═══ Data provided
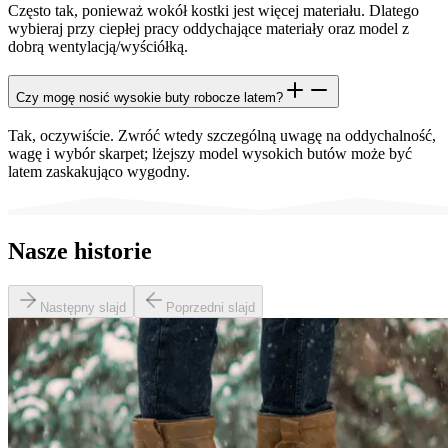
Często tak, ponieważ wokół kostki jest więcej materiału. Dlatego
wybieraj przy ciepłej pracy oddychające materiały oraz model z
dobrą wentylacją/wyściółką.
Czy mogę nosić wysokie buty robocze latem?
Tak, oczywiście. Zwróć wtedy szczególną uwagę na oddychalność,
wagę i wybór skarpet; lżejszy model wysokich butów może być
latem zaskakująco wygodny.
Nasze historie
Następny slajd
Poprzedni slajd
══════
#### What is required:
An exact copy of the lines from the one with "Czy mogę nosić wysokie buty robocze latem?" through the final line of the entries is the whole answer.

#### Answer area:
Czy mogę nosić wysokie buty robocze latem?
Tak, oczywiście. Zwróć wtedy szczególną uwagę na oddychalność,
wagę i wybór skarpet; lżejszy model wysokich butów może być
latem zaskakująco wygodny.
Nasze historie
Następny slajd
Poprzedni slajd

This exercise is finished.